Task to carry out:
Could you retype exactly the lines running from the line with "Remastering" to the end of the data, both included, and nothing else?

Dataset content:

# # # # # # #

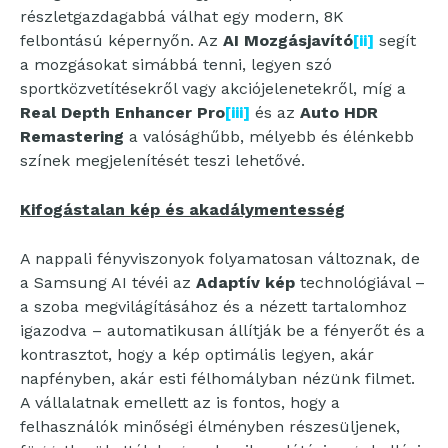
részletgazdagabbá válhat egy modern, 8K
felbontású képernyőn. Az
AI Mozgásjavító
[ii]
segít
a mozgásokat simábbá tenni, legyen szó
sportközvetítésekről vagy akciójelenetekről, míg a
Real Depth Enhancer Pro
[iii]
és az
Auto HDR
Remastering
a valósághűbb, mélyebb és élénkebb
színek megjelenítését teszi lehetővé.
Kifogástalan kép és akadálymentesség
A nappali fényviszonyok folyamatosan változnak, de
a Samsung AI tévéi az
Adaptív kép
technológiával –
a szoba megvilágításához és a nézett tartalomhoz
igazodva – automatikusan állítják be a fényerőt és a
kontrasztot, hogy a kép optimális legyen, akár
napfényben, akár esti félhomályban nézünk filmet.
A vállalatnak emellett az is fontos, hogy a
felhasználók minőségi élményben részesüljenek,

# # # # # # #

Problem solution:
Remastering
a valósághűbb, mélyebb és élénkebb
színek megjelenítését teszi lehetővé.
Kifogástalan kép és akadálymentesség
A nappali fényviszonyok folyamatosan változnak, de
a Samsung AI tévéi az
Adaptív kép
technológiával –
a szoba megvilágításához és a nézett tartalomhoz
igazodva – automatikusan állítják be a fényerőt és a
kontrasztot, hogy a kép optimális legyen, akár
napfényben, akár esti félhomályban nézünk filmet.
A vállalatnak emellett az is fontos, hogy a
felhasználók minőségi élményben részesüljenek,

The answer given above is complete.